See Overview for details.

FvT Training and Evaluation

  • set the following variables in the ${WFS}/FvT/run.sh script:
    • MODEL: the base path to store the FvT model
    • FvT: the base path to store the FvT friend trees
    • PLOT: the base path to store benchmark plots
    • all other variables are optional
  • run the following command:
source ${WFS}/FvT/run.sh

To understand the details of the whole workflow, check the comments in the following files by order:

  • ${WFS}/FvT/train.yml
  • ${WFS}/FvT/evaluate.yml
  • ${WFS}/common.yml
  • ${WFS}/FvT/run.sh

SvB Training and Evaluation

  • set the following variables in the ${WFS}/SvB/run.sh script:
    • MODEL: the base path to store the SvB models
    • SvB: the base path to store the SvB friend trees
    • FvT: the base path to the FvT friend trees (should be the same as the FvT training)
    • PLOT: the base path to store benchmark plots
    • all other variables are optional
  • run the following command:
source ${WFS}/SvB/run.sh

To understand the details of the whole workflow, check the comments in the following files by order (assuming you have already checked the FvT config files):

  • ${WFS}/SvB/train.yml
  • ${WFS}/SvB/evaluate.yml (basically the same as the FvT evaluation)
  • ${WFS}/SvB/run.sh

Plotting

  • make a local copy of config analysis_dask/config/userdata.cfg.yml and fill all required fields
  • make a local copy of config analysis_dask/config/classifier_plot_vars.cfg.yml and change the SvB and FvT friend tree paths in classifier_outputs<var> according to the evaluation scripts and modify the classifier_datasets<var> to match the datasets you want to plot.
  • run the following command:
python dask_run.py \
    analysis_dask/config/userdata.local.cfg.yml \
    analysis_dask/config/cluster.cfg.yml#rogue_local_huge \ 
    analysis_dask/config/classifier_plot_vars.local.cfg.yml#2024_v2 \
    analysis_dask/config/classifier_plot.cfg.yml#2024_v2
  • the output will be available as {output_dir}/classifier_plot_2024_v2_{timestamp}/hists/classifier_basic.coffea

See Histogram for details.

Tips on Performance

  • Training:
    • in main task train, consider increasing --max-trainers to parallel multiple models (CPU, GPU, memory bounded)
    • in -dataset HCR.*, consider increasing --max-workers (IO and CPU bounded, require extra memory)
    • in -setting ml.DataLoader
      • always set optimize_sliceable_dataset to True if the dataset fits in memory.
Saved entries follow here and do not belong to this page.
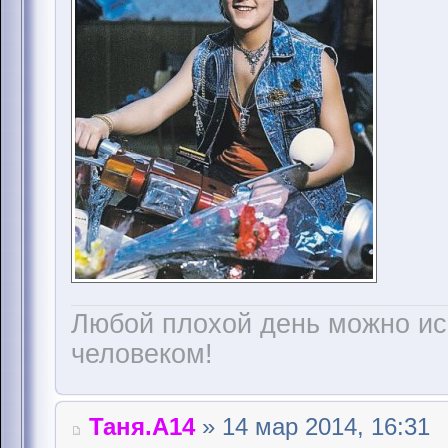
Любой плохой день можно и
человеком!
Таня.А14
» 14 мар 2014, 16:31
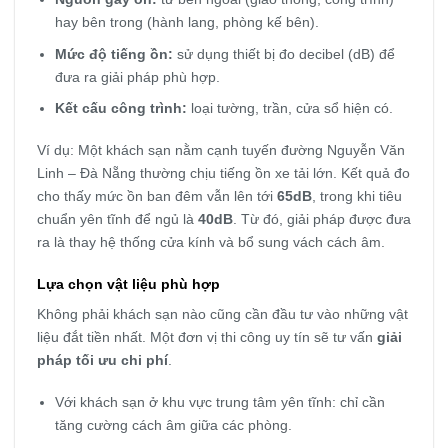
hay bên trong (hành lang, phòng kế bên).
Mức độ tiếng ồn:
sử dụng thiết bị đo decibel (dB) để
đưa ra giải pháp phù hợp.
Kết cấu công trình:
loại tường, trần, cửa sổ hiện có.
Ví dụ: Một khách sạn nằm cạnh tuyến đường Nguyễn Văn
Linh – Đà Nẵng thường chịu tiếng ồn xe tải lớn. Kết quả đo
cho thấy mức ồn ban đêm vẫn lên tới
65dB
, trong khi tiêu
chuẩn yên tĩnh để ngủ là
40dB
. Từ đó, giải pháp được đưa
ra là thay hệ thống cửa kính và bổ sung vách cách âm.
Lựa chọn vật liệu phù hợp
Không phải khách sạn nào cũng cần đầu tư vào những vật
liệu đắt tiền nhất. Một đơn vị thi công uy tín sẽ tư vấn
giải
pháp tối ưu chi phí
.
Với khách sạn ở khu vực trung tâm yên tĩnh: chỉ cần
tăng cường cách âm giữa các phòng.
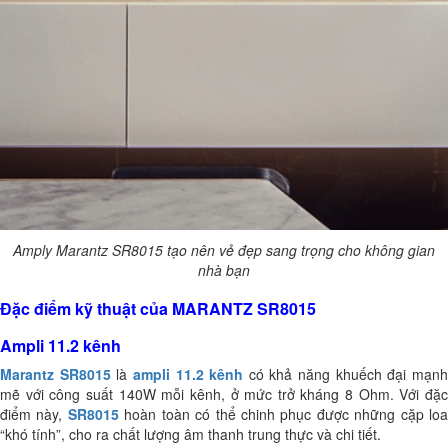
Amply Marantz SR8015 tạo nên vẻ đẹp sang trọng cho không gian
nhà bạn
Đặc điểm kỹ thuật của MARANTZ SR8015
Ampli 11.2 kênh
Marantz SR8015
là
ampli 11.2 kênh
có khả năng khuếch đại mạn
mẽ với công suất 140W mỗi kênh, ở mức trở kháng 8 Ohm.
Với đặ
điểm này,
SR8015
hoàn toàn có thể chinh phục được những cặp lo
“khó tính”, cho ra chất lượng âm thanh trung thực và chi tiết.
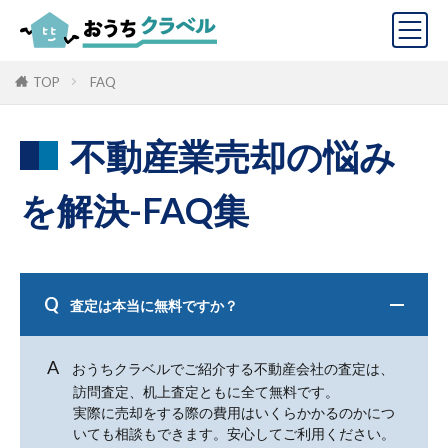
TOP
FAQ
不動産業売却の悩み
を解決-FAQ集
査定は本当に無料ですか？
おうちクラベルでご紹介する不動産会社の査定は、
訪問査定、机上査定ともに全て無料です。
実際に売却をする際の費用はいくらかかるのかにつ
いても相談もできます。安心してご利用ください。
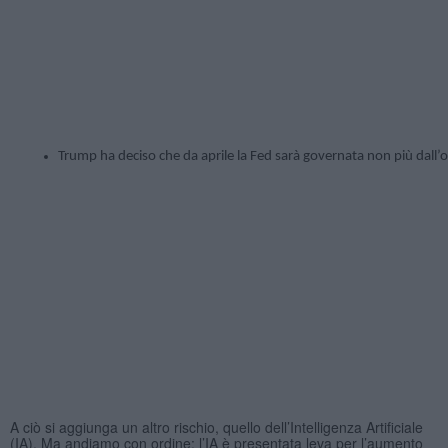
Trump ha deciso che da aprile la Fed sarà governata non più dall’
A ciò si aggiunga un altro rischio, quello dell’Intelligenza Artificiale
(IA). Ma andiamo con ordine: l’IA è presentata leva per l’aumento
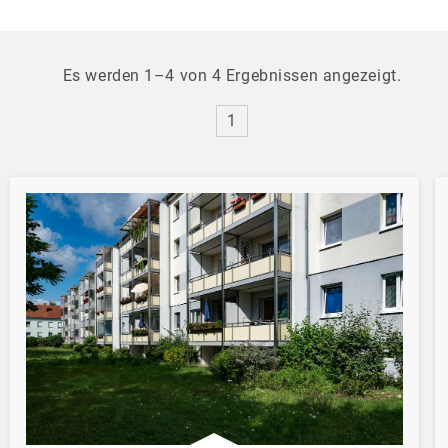
Es werden 1–4 von 4 Ergebnissen angezeigt.
1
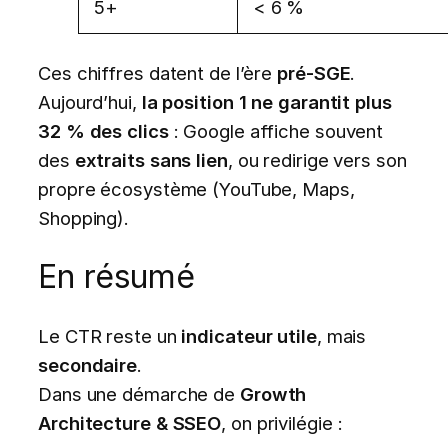
5+
< 6 %
Ces chiffres datent de l’ère
pré-SGE
.
Aujourd’hui,
la position 1 ne garantit plus
32 % des clics
: Google affiche souvent
des
extraits sans lien
, ou redirige vers son
propre écosystème (YouTube, Maps,
Shopping).
En résumé
Le CTR reste un
indicateur utile
, mais
secondaire
.
Dans une démarche de
Growth
Architecture & SSEO
, on privilégie :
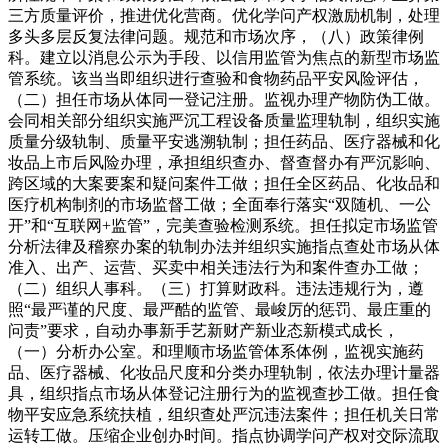
三方质量评价，推进优化营商。优化学问产权激励机制，处理
多头多层反复法律问题。规范和市场次序，（八）政策律例
科。建立以消息公示为手段、以信用监管为焦点的新型市场监
管系统。该当当即组织进行查验和食物药品平安风险评估，
（二）担任市场从体同一登记注册。监视办理产物防伪工做。
会同相关部分组织实施严沉工程设备质量监理轨制，组织实施
质量分级轨制、质量平安逃溯轨制；担任药品、医疗器械和化
妆品上市后风险办理，承担组织查办、督查督办有严沉影响、
跨区域的大案要案和疑问案件工做；担任全区药品、化妆品和
医疗机构制剂的市场监督工做；全面奉行落实“双随机、一公
开”和“互联网+监管”，完美查验检测系统。担任拟定市场监管
分析法律及稽察办案的轨制办法并组织实施指点查处市场从体
准入、出产、运营、买卖中相关违法行为和案件查办工做；
（二）组织人事科。（三）打算财政科。违法违规行为，遵
照“最严谨的尺度、最严酷的监管、最峻厉的惩罚、最庄重的
问责”要求，自动办事新手艺新财产新业态新模式成长，
（一）分析办公室。和理顺市场监管体系体例，监视实施药
品、医疗器械、化妆品尺度和分类办理轨制，依法办理计量器
具，组织指点市场从体登记注册行为的监视查抄工做。担任食
物平安应急系统扶植，组织查处严沉违法案件；担任机关日常
运转工做。压缩企业创办时间。指点协调学问产权对交际流取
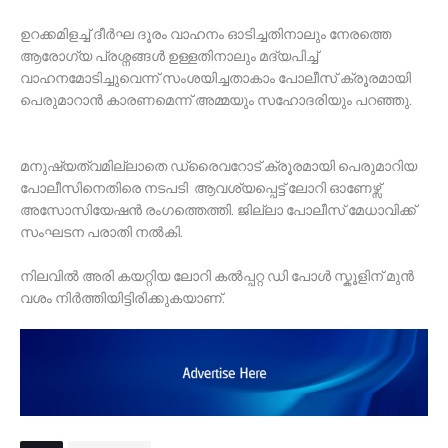
ഉറക്കമിളച്ച് ദീർഘ ദൂരം വാഹനം ഓടിച്ചതിനാലും നേരത്തെ
ആരോഗ്യ പ്രശ്നങ്ങൾ ഉള്ളതിനാലും മദ്യപിച്ച്
വാഹനമോടിച്ചുവെന്ന് സംശയിച്ചതാകാം പോലീസ് ക്രൂരമായി
പെരുമാറാൻ കാരണമെന്ന് അമ്മയും സഹോദരിയും പറഞ്ഞു.
മനുഷ്യത്വമില്ലാതെ ഡ്രൈവറോട് ക്രൂരമായി പെരുമാറിയ
പോലീസിനെതിരെ നടപടി ആവശ്യപ്പെട്ട് ലോറി ഓണേഴ്സ്
അസോസിയേഷൻ രംഗത്തെത്തി. ജില്ലാ പോലീസ് മേധാവിക്ക്
സംഘടന പരാതി നൽകി.
നിലവിൽ അരി കയറ്റിയ ലോറി കൽപ്പറ്റ ഡി പോൾ സ്കൂളിന് മുൻ
വശം നിർത്തിയിട്ടിരിക്കുകയാണ്.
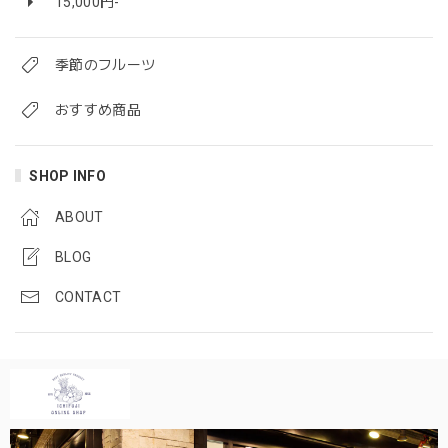
15,000円-
季節のフルーツ
おすすめ商品
SHOP INFO
ABOUT
BLOG
CONTACT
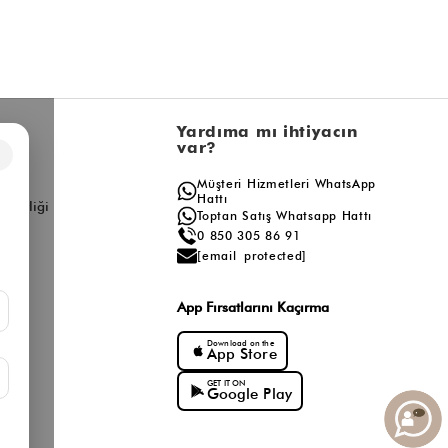
l
Yardıma mı ihtiyacın
var?
×
a
Müşteri Hizmetleri WhatsApp
ış
Hattı
ş Birliği
Toptan Satış Whatsapp Hattı
0 850 305 86 91
[email protected]
App Fırsatlarını Kaçırma
Download on the
App Store
GET IT ON
Google Play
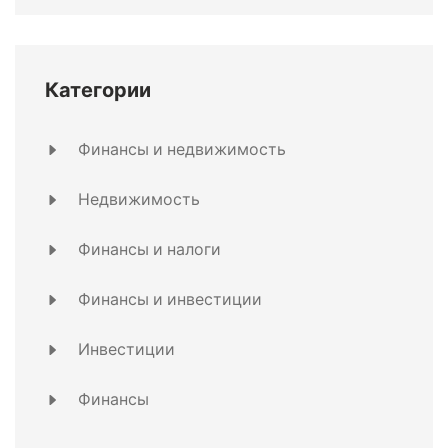
Категории
Финансы и недвижимость
Недвижимость
Финансы и налоги
Финансы и инвестиции
Инвестиции
Финансы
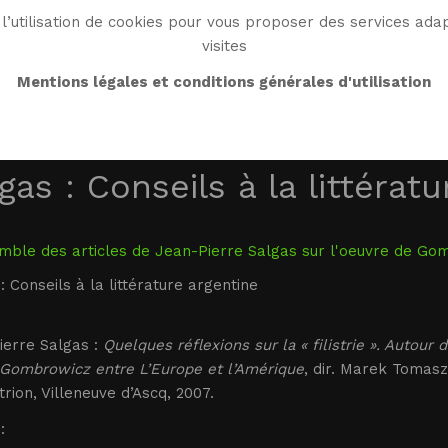
l’utilisation de cookies pour vous proposer des services adap
visites
BIO
OEUVRE
BIBLIO
MONDE WG
ENDRO
Mentions légales et conditions générales d'utilisation
gas : Conseils à la littérat
ble des articles de Jean-Pierre Salgas sur l'oeuvre de Gomb
: Conseils à la littérature argentine
ierre Salgas :
Quelques réflexions sur la « filistrie ». Autou
 Gombrowicz entre L’Europe et l’Amérique
, dir. Marek Tomasz
rion, Villeneuve d’Ascq, 2007.
:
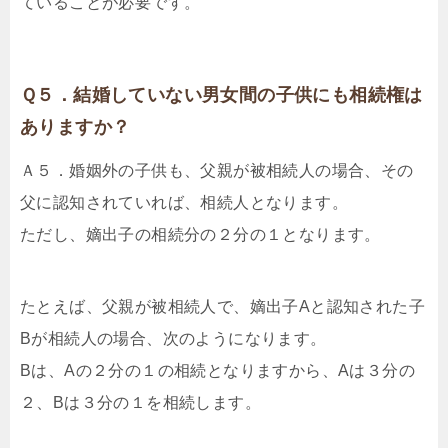
ていることが必要です。
Ｑ５．結婚していない男女間の子供にも相続権は
ありますか？
Ａ５．婚姻外の子供も、父親が被相続人の場合、その
父に認知されていれば、相続人となります。
ただし、嫡出子の相続分の２分の１となります。
たとえば、父親が被相続人で、嫡出子Aと認知された子
Bが相続人の場合、次のようになります。
Bは、Aの２分の１の相続となりますから、Aは３分の
２、Bは３分の１を相続します。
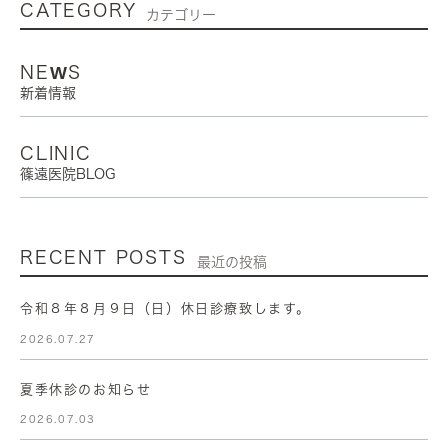
CATEGORY
カテゴリー
NEWS
新着情報
CLINIC
篠遠医院BLOG
RECENT POSTS
最近の投稿
令和８年８月９日（日）休日診療致します。
2026.07.27
夏季休診のお知らせ
2026.07.03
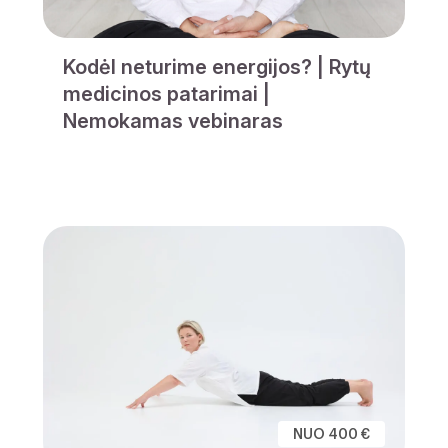
Kodėl neturime energijos? | Rytų
medicinos patarimai |
Nemokamas vebinaras
NUO 400 €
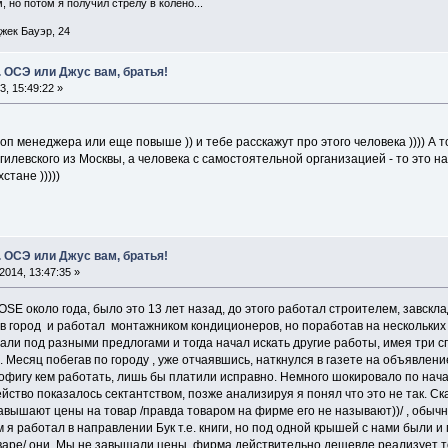
 но потом я получил стрелу в колено...
жек Бауэр, 24
 ОСЭ или Джус вам, братья!
, 15:49:22 »
 топ менеджера или еще повыше )) и тебе расскажут про этого человека )))) А
гилевского из Москвы, а человека с самостоятельной организацией - то это 
стане )))))
 ОСЭ или Джус вам, братья!
014, 13:47:35 »
OSE около года, было это 13 лет назад, до этого работал строителем, завск
в город и работал монтажником кондиционеров, но поработав на нескольких 
ли под разными предлогами и тогда начал искать другие работы, имея три сп
. Месяц побегав по городу , уже отчаявшись, наткнулся в газете на объявлени
пофигу кем работать, лишь бы платили исправно. Немного шокировало по нача
йство показалось сектантством, позже анализируя я понял что это не так. С
авышают цены на товар /правда товаром на фирме его не называют))/ , обычн
 я работал в направлении Бук т.е. книги, но под одной крышей с нами были и
оваре/ они. Мы не завышали цены, фирма действительно дешевле реализует то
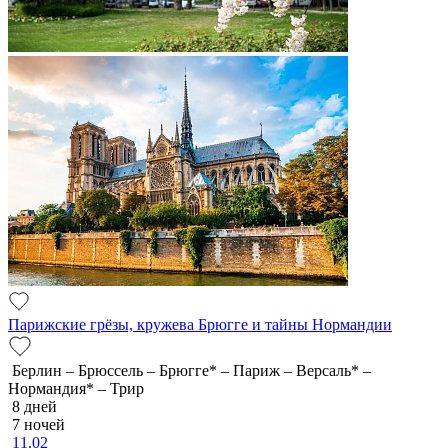
Парижские грёзы, кружева Брюгге и тайны Нормандии
Берлин – Брюссель – Брюгге* – Париж – Версаль* –
Нормандия* – Трир
8 дней
7 ночей
11.02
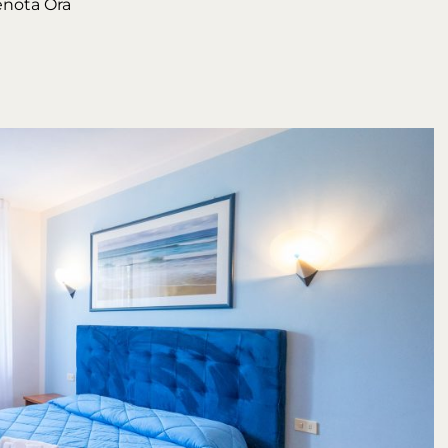
renota Ora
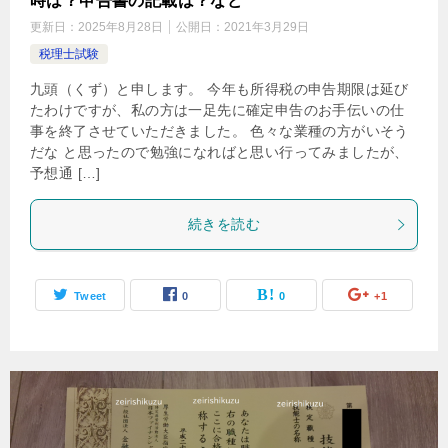
時は？申告書の記載は？など
更新日：
2025年8月28日
公開日：
2021年3月29日
税理士試験
九頭（くず）と申します。 今年も所得税の申告期限は延び
たわけですが、私の方は一足先に確定申告のお手伝いの仕
事を終了させていただきました。 色々な業種の方がいそう
だな と思ったので勉強になればと思い行ってみましたが、
予想通 […]
続きを読む
Tweet
0
0
+1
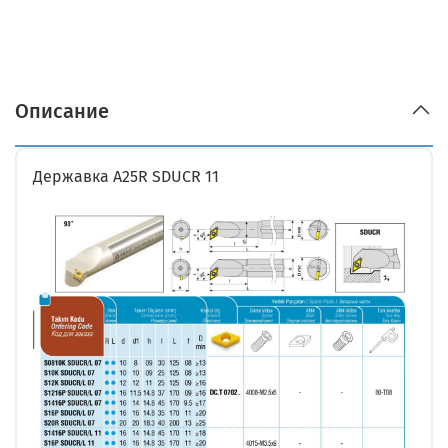
Описание
Державка A25R SDUCR 11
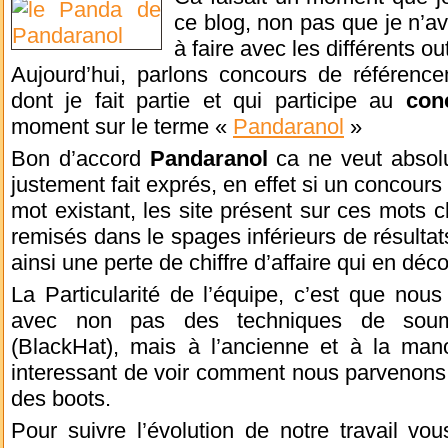
ce blog, non pas que je n’ava
à faire avec les différents ou
Aujourd’hui, parlons concours de référenc
dont je fait partie et qui participe au
con
moment sur le terme «
Pandaranol
»
Bon d’accord
Pandaranol
ca ne veut absolu
justement fait exprés, en effet si un concours
mot existant, les site présent sur ces mots 
remisés dans le spages inférieurs de résulta
ainsi une perte de chiffre d’affaire qui en déco
La Particularité de l’équipe, c’est que nous
avec non pas des techniques de soumi
(BlackHat), mais à l’ancienne et à la mano
interessant de voir comment nous parvenons 
des boots.
Pour suivre l’évolution de notre travail vo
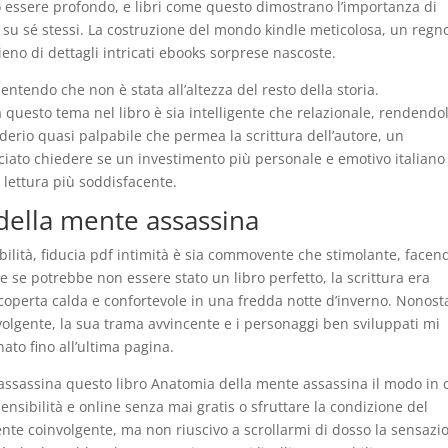
uò essere profondo, e libri come questo dimostrano l’importanza di
ne su sé stessi. La costruzione del mondo kindle meticolosa, un regn
eno di dettagli intricati ebooks sorprese nascoste.
entendo che non è stata all’altezza del resto della storia.
questo tema nel libro è sia intelligente che relazionale, rendendo
derio quasi palpabile che permea la scrittura dell’autore, un
sciato chiedere se un investimento più personale e emotivo italiano
 lettura più soddisfacente.
ella mente assassina
abilità, fiducia pdf intimità è sia commovente che stimolante, facen
he se potrebbe non essere stato un libro perfetto, la scrittura era
 coperta calda e confortevole in una fredda notte d’inverno. Nonost
oinvolgente, la sua trama avvincente e i personaggi ben sviluppati mi
to fino all’ultima pagina.
ssassina questo libro Anatomia della mente assassina il modo in 
ensibilità e online senza mai gratis o sfruttare la condizione del
ente coinvolgente, ma non riuscivo a scrollarmi di dosso la sensazi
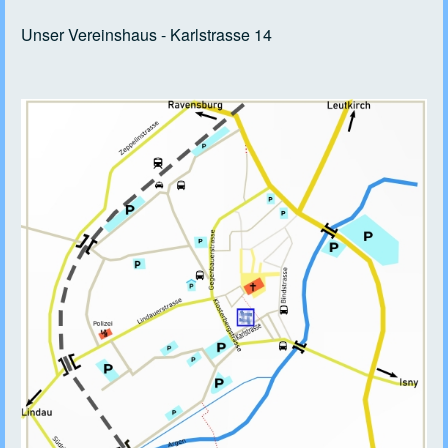
Unser Vereinshaus - Karlstrasse 14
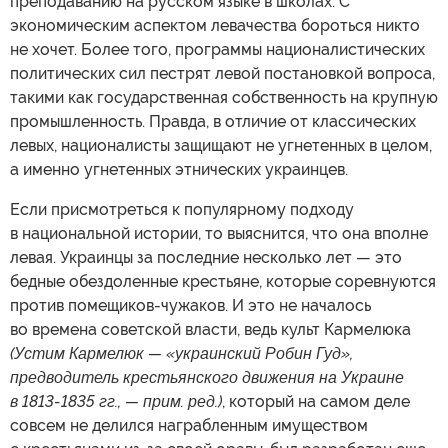
преподаванию на русском языке в школах. С
экономическим аспектом левачества бороться никто
не хочет. Более того, программы националистических
политических сил пестрят левой постановкой вопроса,
такими как государственная собственность на крупную
промышленность. Правда, в отличие от классических
левых, националисты защищают не угнетенных в целом,
а именно угнетенных этнических украинцев.
Если присмотреться к популярному подходу
в национальной истории, то выяснится, что она вполне
левая. Украинцы за последние несколько лет — это
бедные обездоленные крестьяне, которые соревнуются
против помещиков-чужаков. И это не началось
во времена советской власти, ведь культ Кармелюка
(Устим Кармелюк — «украинский Робин Гуд»,
предводитель крестьянского движения на Украине
в 1813-1835 гг., — прим. ред.)
, который на самом деле
совсем не делился награбленным имуществом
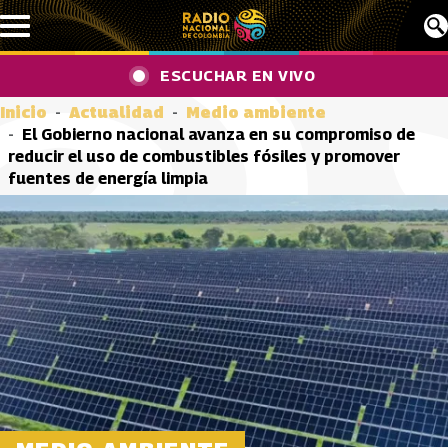
Pasar al contenido principal
ESCUCHAR EN VIVO
Inicio
Actualidad
Medio ambiente
El Gobierno nacional avanza en su compromiso de
reducir el uso de combustibles fósiles y promover
fuentes de energía limpia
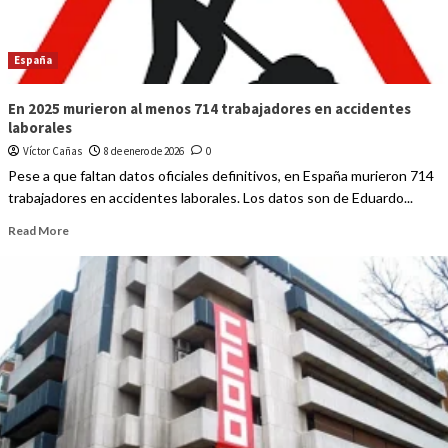
España
En 2025 murieron al menos 714 trabajadores en accidentes
laborales
Víctor Cañas
8 de enero de 2026
0
Pese a que faltan datos oficiales definitivos, en España murieron 714
trabajadores en accidentes laborales. Los datos son de Eduardo...
Read More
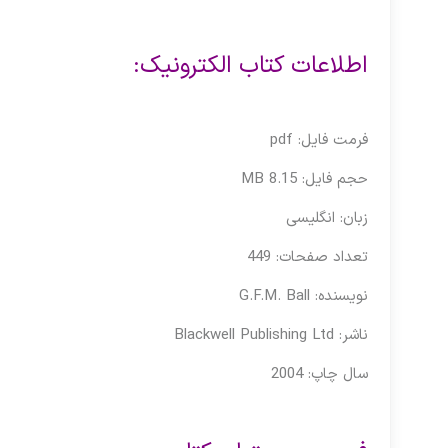
اطلاعات کتاب الکترونیک:
فرمت فایل: pdf
حجم فایل: 8.15 MB
زبان: انگلیسی
تعداد صفحات: 449
نویسنده: G.F.M. Ball
ناشر:
‎ Blackwell Publishing Ltd
سال چاپ: 2004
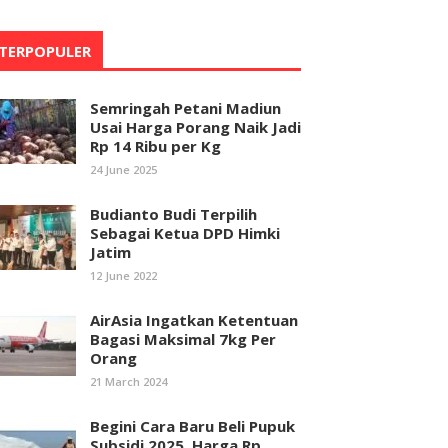
TERPOPULER
Semringah Petani Madiun
Usai Harga Porang Naik Jadi
Rp 14 Ribu per Kg
24 June 2025
Budianto Budi Terpilih
Sebagai Ketua DPD Himki
Jatim
12 June 2022
AirAsia Ingatkan Ketentuan
Bagasi Maksimal 7kg Per
Orang
21 March 2024
Begini Cara Baru Beli Pupuk
Subsidi 2025, Harga Rp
This option enables a custom data loader that makes use of torch's c++ based parallel slicing, which is significantly faster and more memory efficient than the default torch.utils.data.DataLoader.
      • if optimize_sliceable_dataset is disabled, consider increasing num_workers to speed up batch generation (mainly CPU bounded, require extra memory)
      • consider increasing batch_eval to speed up evaluation (mainly GPU memory bounded)
    • in -setting torch.Training, consider using disable_benchmark to skip all benchmark steps.
  • Evaluation:
    • in main task evaluate, consider increasing --max-evaluators to parallel multiple models (CPU, GPU, memory bounded)
    • in -setting torch.DataLoader, consider increasing num_workers and batch_eval. (IO and CPU bounded, require extra memory)
  • Merging k-folds:
    • in -analysis kfold.Merge,
      • consider increasing --workers (IO and CPU bounded, require extra memory)
      • consider using a finite --step to split root files into smaller chunks.